What the exercise asks:
Every line below from the one containing "For every named target in this 389×720" through the one containing "support@prometall.ru (276, 42)" must be transcribed exactly. Omit all lines outside that stretch.

Data for processing:
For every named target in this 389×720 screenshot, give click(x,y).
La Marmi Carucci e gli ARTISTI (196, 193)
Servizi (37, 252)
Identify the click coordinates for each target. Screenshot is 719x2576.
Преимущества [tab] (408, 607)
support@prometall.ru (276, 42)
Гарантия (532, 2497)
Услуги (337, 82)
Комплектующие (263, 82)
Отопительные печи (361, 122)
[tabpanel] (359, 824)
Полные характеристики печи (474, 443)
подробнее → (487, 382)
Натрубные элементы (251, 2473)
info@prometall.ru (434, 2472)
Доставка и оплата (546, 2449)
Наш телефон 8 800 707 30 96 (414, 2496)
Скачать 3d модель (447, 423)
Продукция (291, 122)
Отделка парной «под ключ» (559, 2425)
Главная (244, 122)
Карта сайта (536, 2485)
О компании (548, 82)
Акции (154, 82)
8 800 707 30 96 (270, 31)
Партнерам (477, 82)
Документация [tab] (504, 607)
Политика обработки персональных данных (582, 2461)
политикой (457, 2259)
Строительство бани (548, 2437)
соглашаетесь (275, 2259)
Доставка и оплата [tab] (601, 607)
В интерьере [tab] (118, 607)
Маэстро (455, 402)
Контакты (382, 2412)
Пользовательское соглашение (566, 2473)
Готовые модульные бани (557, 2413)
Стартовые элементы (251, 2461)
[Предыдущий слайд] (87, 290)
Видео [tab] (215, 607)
...
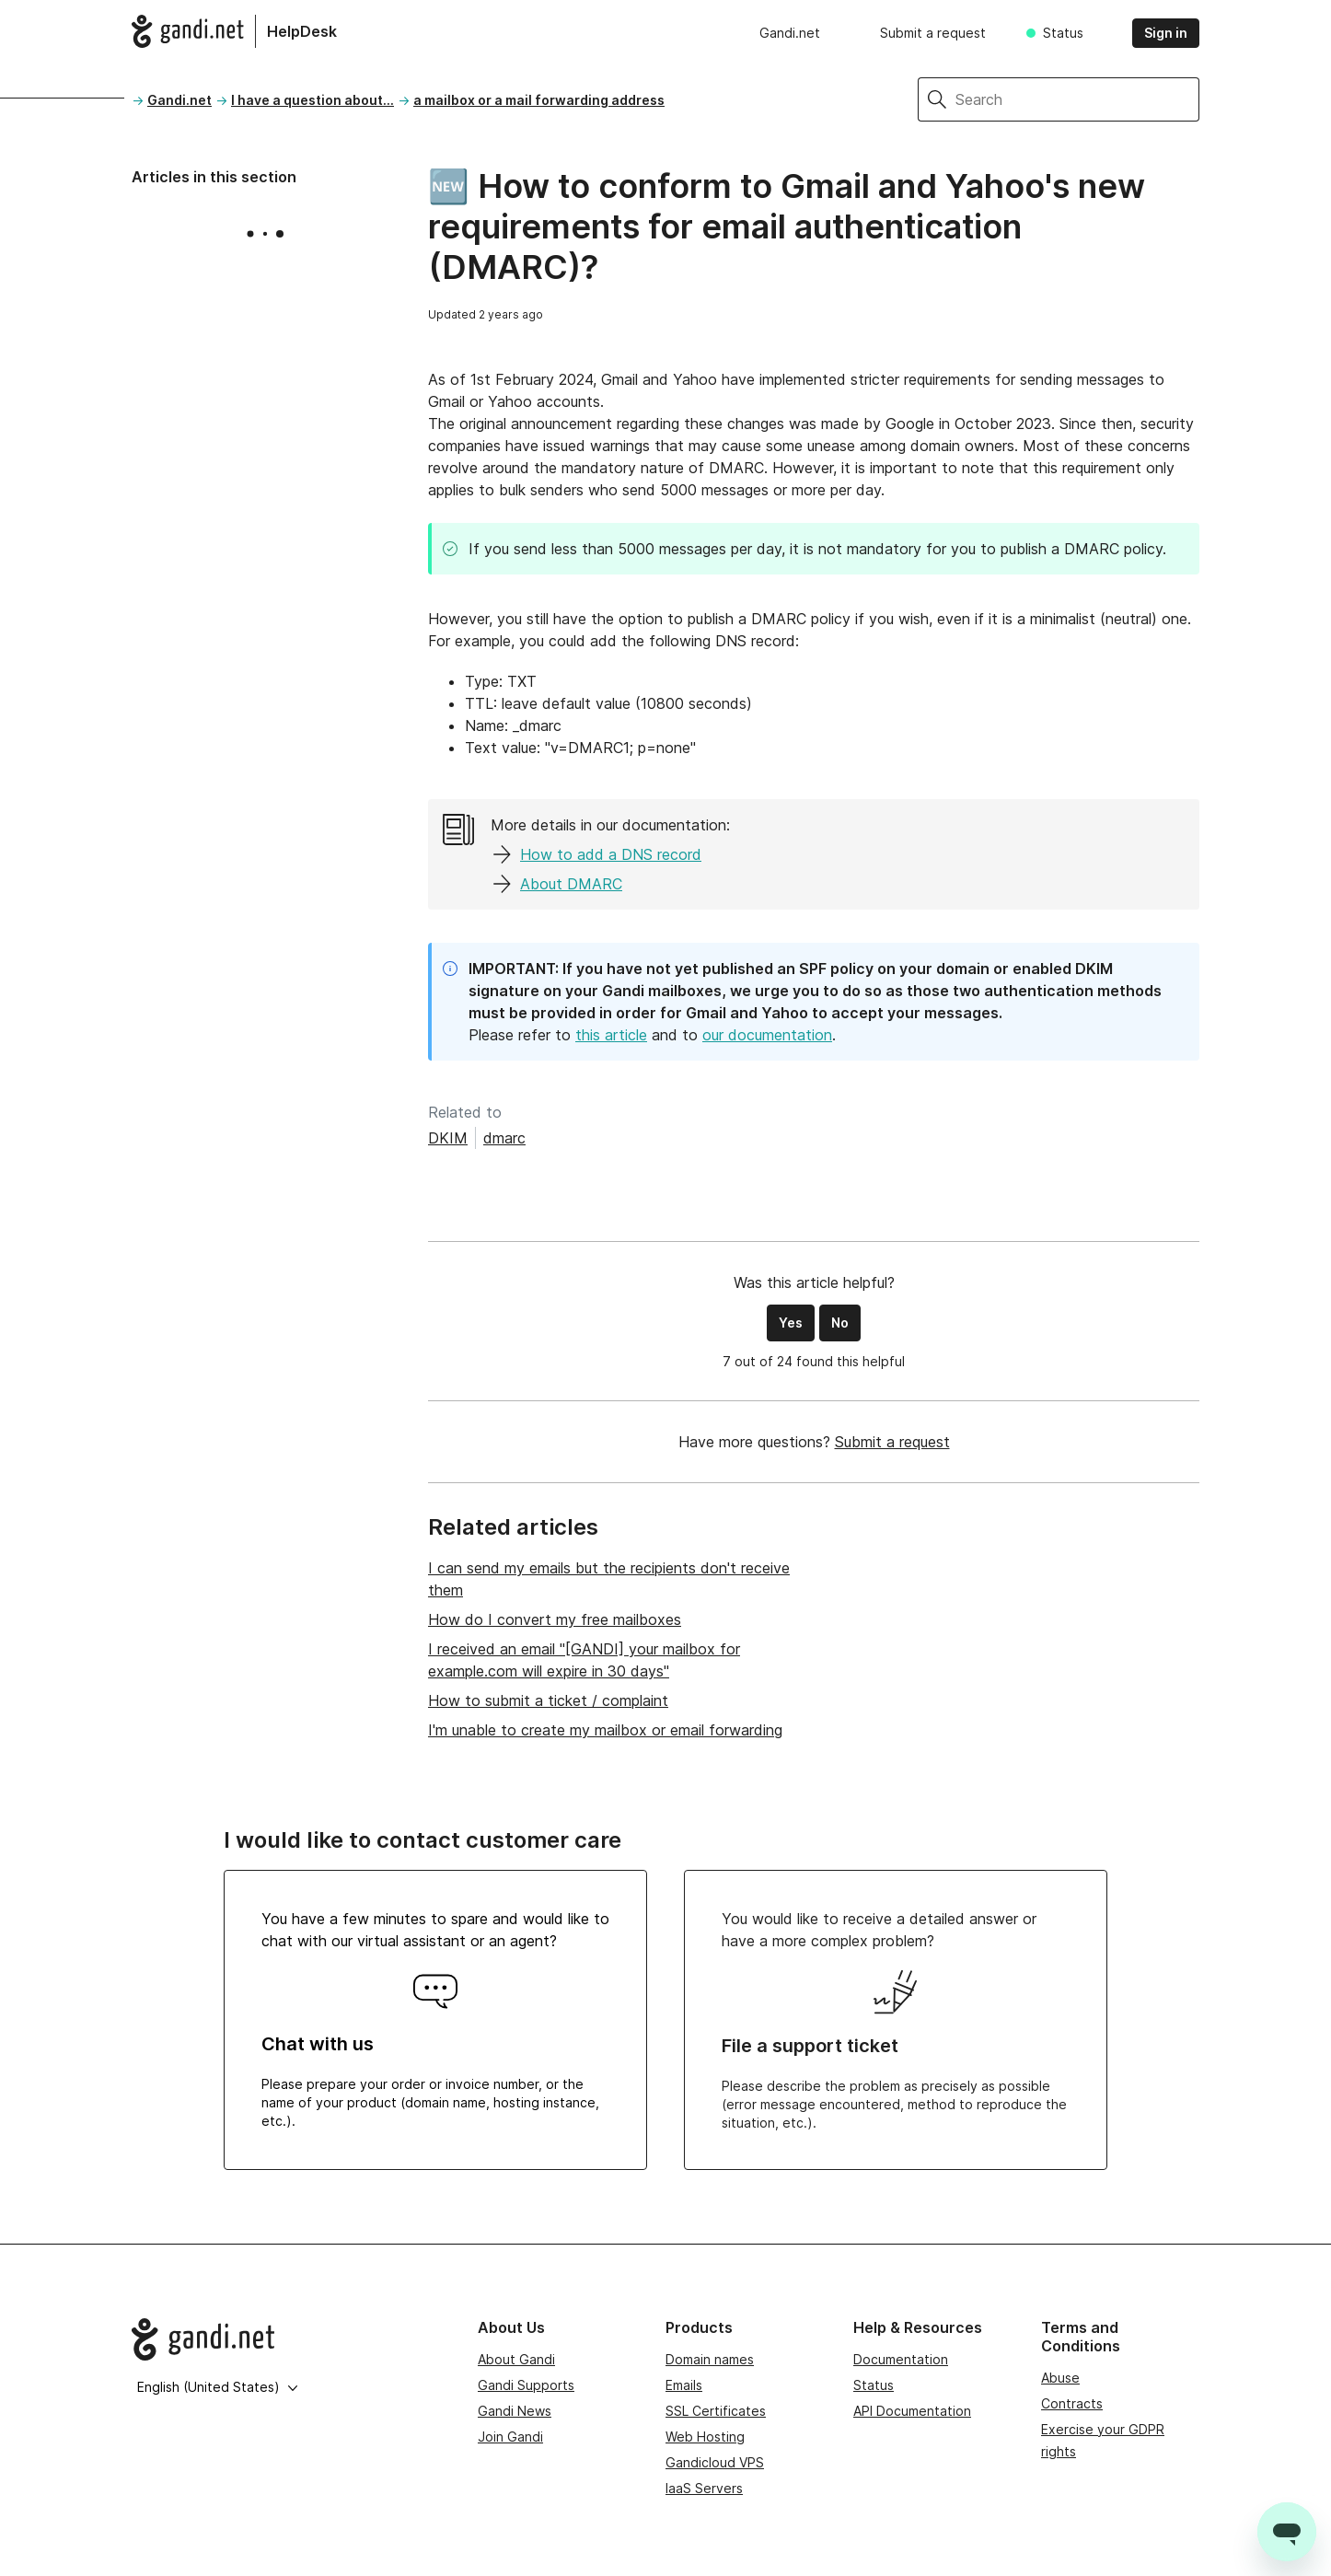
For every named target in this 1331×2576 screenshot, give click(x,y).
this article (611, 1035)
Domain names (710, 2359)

The answer:
For every named target in this 389×720 screenshot, give click(x,y).
La Marmi Carucci e gli ARTISTI (196, 193)
Servizi (37, 252)
Identify the click coordinates for each target. Screenshot is 719x2576.
Преимущества [tab] (408, 607)
support@prometall.ru (276, 42)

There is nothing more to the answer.